Во всяком случае, легко представить то воздействие, какое могла произвести подобная политика на религиозные чувства князя цу Гогенлоэ. До самой смерти вдохновитель «Культуркампфа» продолжал добросовестно и с прирожденной пунктуальностью соблюдать религиозные обряды, но в глубине его души некогда образовавшаяся пустота так и осталась незаполненной, и приближение смерти не сделало его более чувствительным и более сострадательным. Свидетельство тому мы находим в письмах князя Хлодвига, адресованных в последние годы жизни сестре, Эльзе фон Зальм. Напрасно она, ревностная протестантка, пыталась с поистине прекрасным христианским пылом напомнить брату о преимуществах и прелестях религиозной жизни – ни увещевания, ни мольбы не смогли поколебать скептицизма старого государственного мужа. «Когда ты приводишь мне цитаты из Писания, – отвечает он ей, – я чувствую, они меня трогают, но вместе с тем, я не могу не думать о том, что Евангелие сначала было написано на древнееврейском, затем на греческом, затем переведено на латынь или немецкий, и что, возможно, у большинства понятий в процессе перевода исказился смысл.

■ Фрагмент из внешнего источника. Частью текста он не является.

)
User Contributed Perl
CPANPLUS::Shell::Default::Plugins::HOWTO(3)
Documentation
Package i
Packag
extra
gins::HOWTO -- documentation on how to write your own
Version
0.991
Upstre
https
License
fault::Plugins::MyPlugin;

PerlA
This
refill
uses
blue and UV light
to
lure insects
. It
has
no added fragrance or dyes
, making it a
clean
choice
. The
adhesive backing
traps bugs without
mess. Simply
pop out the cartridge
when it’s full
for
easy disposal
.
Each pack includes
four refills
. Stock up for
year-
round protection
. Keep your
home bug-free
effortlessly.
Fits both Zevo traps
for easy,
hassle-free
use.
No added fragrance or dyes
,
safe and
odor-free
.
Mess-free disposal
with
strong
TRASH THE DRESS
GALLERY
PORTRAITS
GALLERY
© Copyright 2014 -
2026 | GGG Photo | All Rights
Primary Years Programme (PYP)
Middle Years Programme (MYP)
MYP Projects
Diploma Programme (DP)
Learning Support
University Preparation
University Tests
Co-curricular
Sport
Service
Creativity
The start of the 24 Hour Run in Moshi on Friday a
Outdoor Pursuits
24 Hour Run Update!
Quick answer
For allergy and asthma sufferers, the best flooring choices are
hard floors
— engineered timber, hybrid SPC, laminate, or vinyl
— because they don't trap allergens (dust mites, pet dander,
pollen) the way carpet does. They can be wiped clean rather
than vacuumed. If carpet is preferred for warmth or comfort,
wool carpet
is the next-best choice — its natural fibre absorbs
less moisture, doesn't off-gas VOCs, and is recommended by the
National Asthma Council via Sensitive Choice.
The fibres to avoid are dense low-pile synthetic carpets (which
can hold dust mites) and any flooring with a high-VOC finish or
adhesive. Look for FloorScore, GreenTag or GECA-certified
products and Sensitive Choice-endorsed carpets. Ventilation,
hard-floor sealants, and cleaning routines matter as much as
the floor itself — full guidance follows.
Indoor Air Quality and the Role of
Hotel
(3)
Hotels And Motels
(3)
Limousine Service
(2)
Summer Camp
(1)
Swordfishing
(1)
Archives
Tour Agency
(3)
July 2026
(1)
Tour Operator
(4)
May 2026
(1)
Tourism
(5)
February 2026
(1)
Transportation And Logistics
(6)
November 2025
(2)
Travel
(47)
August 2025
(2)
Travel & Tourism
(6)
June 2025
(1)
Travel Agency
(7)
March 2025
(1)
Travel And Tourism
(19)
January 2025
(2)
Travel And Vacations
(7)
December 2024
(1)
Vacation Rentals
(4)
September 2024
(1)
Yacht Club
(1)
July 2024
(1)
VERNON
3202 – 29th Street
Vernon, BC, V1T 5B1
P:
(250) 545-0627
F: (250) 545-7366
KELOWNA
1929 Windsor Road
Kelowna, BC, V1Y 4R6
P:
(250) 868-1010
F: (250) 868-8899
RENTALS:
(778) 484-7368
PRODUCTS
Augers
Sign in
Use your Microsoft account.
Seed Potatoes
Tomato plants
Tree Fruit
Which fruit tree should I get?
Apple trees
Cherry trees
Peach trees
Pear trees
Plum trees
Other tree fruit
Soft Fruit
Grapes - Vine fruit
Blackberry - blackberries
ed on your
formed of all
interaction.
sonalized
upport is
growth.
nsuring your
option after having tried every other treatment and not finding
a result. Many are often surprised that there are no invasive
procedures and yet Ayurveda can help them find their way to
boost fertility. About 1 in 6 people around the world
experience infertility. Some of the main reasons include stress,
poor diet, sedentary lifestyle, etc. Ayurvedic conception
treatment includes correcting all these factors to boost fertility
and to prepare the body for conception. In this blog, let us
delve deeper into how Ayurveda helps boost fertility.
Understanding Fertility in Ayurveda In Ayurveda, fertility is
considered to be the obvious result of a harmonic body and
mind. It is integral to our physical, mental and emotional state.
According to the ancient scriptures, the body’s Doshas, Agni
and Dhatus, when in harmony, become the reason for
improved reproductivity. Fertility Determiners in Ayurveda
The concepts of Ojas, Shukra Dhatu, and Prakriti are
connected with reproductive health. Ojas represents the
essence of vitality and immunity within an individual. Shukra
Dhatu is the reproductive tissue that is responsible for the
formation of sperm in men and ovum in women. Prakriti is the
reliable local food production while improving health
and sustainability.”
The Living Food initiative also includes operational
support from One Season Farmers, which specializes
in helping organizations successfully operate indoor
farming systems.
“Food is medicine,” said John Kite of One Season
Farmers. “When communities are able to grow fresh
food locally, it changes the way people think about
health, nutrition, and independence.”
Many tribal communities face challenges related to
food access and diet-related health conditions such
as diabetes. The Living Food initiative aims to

В глубине души я храню некоторое смутное чувство веры и надежды, но вне ее выступает здравый смысл; и то он берет верх, то побеждает мое потаенное чувство.» Позже, в1889 году, князь заявляет сестре, что наконец-то нашел некий эквивалент христианству в шопенгауэрском буддизме, в котором, «преодолевая страдания мира и греховность Воли, смирением возносишься до чистого состояния созерцательности». Но даже это состояние, кажется, не удовлетворило его полностью, поскольку одно из его писем сестре, написанном за несколько месяцев до смерти показывает, как он вновь раздираем желанием найти успокоение в вере и невозможностью сделать это. «Все, что ты говоришь мне в своем письме о воскресении, верно, но совершенно не объясняет мне непостижимую вечность времени и пространства. И пусть время и пространство остаются вечными, это не подлежит сомнению. В этом великая, подавляющая и страшная истина, истина; и, признаюсь, она несовместима с атеизмом.»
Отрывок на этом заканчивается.